Aside from the question of how long it lasts, what kind of thing is writer’s block?  Is it the complete inability to write a single word?  Or does it mean you don’t write anything you’re remotely satisfied with?  If it’s the latter, I’m in trouble – because ‘not remotely satisfied’ describes nearly every day’s work for me.  But if it’s the former I’m OK because most days I manage to write something, even if it’s only a blog post.  Which is why I’m so glad I have this blog, because on really bad days where I can’t string two morphemes together, I can at least manacle a blog post into position, run it up the flag and see if anyone salutes it.  A blog post is usually less than 500 words; it’s achievable and, with the click of a button, it’s published and ready to read.

OH has an interesting view on overcoming writer’s block.  In the same way that Michelangelo saw the sculpture as being hidden within the stone

https://www.brainyquote.com/quotes/quotes/m/michelange386296.html

you could regard writing as ‘taking away’ everything which is not the story.  I’m not sure how cutting things away works when faced with a blank page rather than a lump of rock, but it’s worth thinking about. *

In ‘His Dark Materials’, Phillip Pullman wrote of the subtle knife which cuts windows between different worlds, ‘you may have intentions but the knife has its own intentions.’

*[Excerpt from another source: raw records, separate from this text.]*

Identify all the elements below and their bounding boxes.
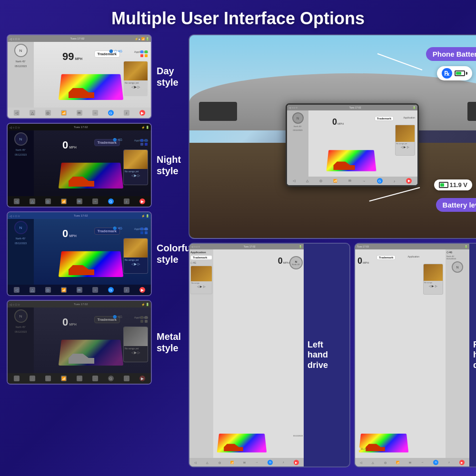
car-photo-panel: ◁ ○ □ ☆ Tues 17:02 🔋 N North 45° 05/12/2… <box>188 34 476 239</box>
right-column: ◁ ○ □ ☆ Tues 17:02 🔋 N North 45° 05/12/2… <box>188 34 476 467</box>
bluetooth-icon: ℞ <box>442 68 452 79</box>
rhd-label: Right handdrive <box>473 340 476 371</box>
phone-battery-label: Phone Battery level <box>426 47 476 61</box>
style-row-day: ◁ ○ □ ☆ Tues 17:02 ⚡▲ 📶 🔋 N North 45° 05… <box>7 34 183 119</box>
main-title: Multiple User Interface Options <box>0 0 476 34</box>
lhd-label: Left handdrive <box>307 340 346 371</box>
battery-icon <box>455 70 467 76</box>
car-battery-label: Battery level Car <box>436 198 476 212</box>
colorful-style-screen: ◁ ○ □ ☆ Tues 17:02 ⚡ 🔋 N North 45° 05/12… <box>7 211 152 296</box>
left-column: ◁ ○ □ ☆ Tues 17:02 ⚡▲ 📶 🔋 N North 45° 05… <box>7 34 183 467</box>
night-style-screen: ◁ ○ □ ☆ Tues 17:02 ⚡ 🔋 N North 45° 05/12… <box>7 123 152 208</box>
style-row-night: ◁ ○ □ ☆ Tues 17:02 ⚡ 🔋 N North 45° 05/12… <box>7 123 183 208</box>
car-battery-value: 11.9 V <box>449 181 467 188</box>
metal-style-screen: ◁ ○ □ ☆ Tues 17:02 ⚡ 🔋 N North 45° 05/12… <box>7 300 152 385</box>
night-style-label: Nightstyle <box>157 154 183 177</box>
car-battery-indicator: 11.9 V <box>434 179 472 190</box>
style-row-colorful: ◁ ○ □ ☆ Tues 17:02 ⚡ 🔋 N North 45° 05/12… <box>7 211 183 296</box>
rhd-screen: Tues 17:03 🔋 0 MPH <box>355 244 469 466</box>
bottom-right-panels: ◁ ○ □ ☆ Tues 17:02 🔋 Application Tradema… <box>188 243 476 467</box>
rhd-panel: Tues 17:03 🔋 0 MPH <box>354 243 476 467</box>
lhd-screen: ◁ ○ □ ☆ Tues 17:02 🔋 Application Tradema… <box>189 244 304 466</box>
lhd-panel: ◁ ○ □ ☆ Tues 17:02 🔋 Application Tradema… <box>188 243 350 467</box>
phone-battery-indicator: ℞ <box>437 66 472 80</box>
colorful-style-label: Colorfulstyle <box>157 242 183 265</box>
style-row-metal: ◁ ○ □ ☆ Tues 17:02 ⚡ 🔋 N North 45° 05/12… <box>7 300 183 385</box>
day-style-screen: ◁ ○ □ ☆ Tues 17:02 ⚡▲ 📶 🔋 N North 45° 05… <box>7 34 152 119</box>
day-style-label: Daystyle <box>157 65 183 88</box>
metal-style-label: Metalstyle <box>157 331 183 354</box>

http://www.kidsreads.com/reviews/the-subtle-knife

This is an idea I try to bear in mind when writing a poem; that when writing I may have intentions, but the poem has its own intentions too.  Nevertheless, the blank page can be a very intimidating thing to overcome, so when I have a bad day and think all my thoughts are worthless, I try just to write, believing that anything is better than nothing and reminding myself without a first draft there can be no second draft, no finished version.

I guess the process of writing is hard to fathom, else there would be no such thing as writer’s block.  But it’s clear that writing begins with thought.  Thoughts occur in the mind, and the writer selects which of them to commit to paper: so maybe writer’s block begins here, at the level of thought.  When the mind is a blank, the page will be a blank.  However, in my experience what is more likely going on is that the mind is not producing anything your critical self deems worthy of using; hence a good exercise when blocked is to write whatever comes into your mind, no matter how nonsensical or seemingly worthless.  James Joyce did this, and look what he managed to produce just listening to the babbling of his mind!

Interesting things happen when we let go of controlling our thoughts.  And out of this arises poetry.

And I know it’s not the day for linking to it, but I’m going to link here to the Insecure Writers Support Group because this post is relevant.

http://www.insecurewriterssupportgroup.com/

Kirk out

*Sounds like some bizarre version of scissors, paper, stone…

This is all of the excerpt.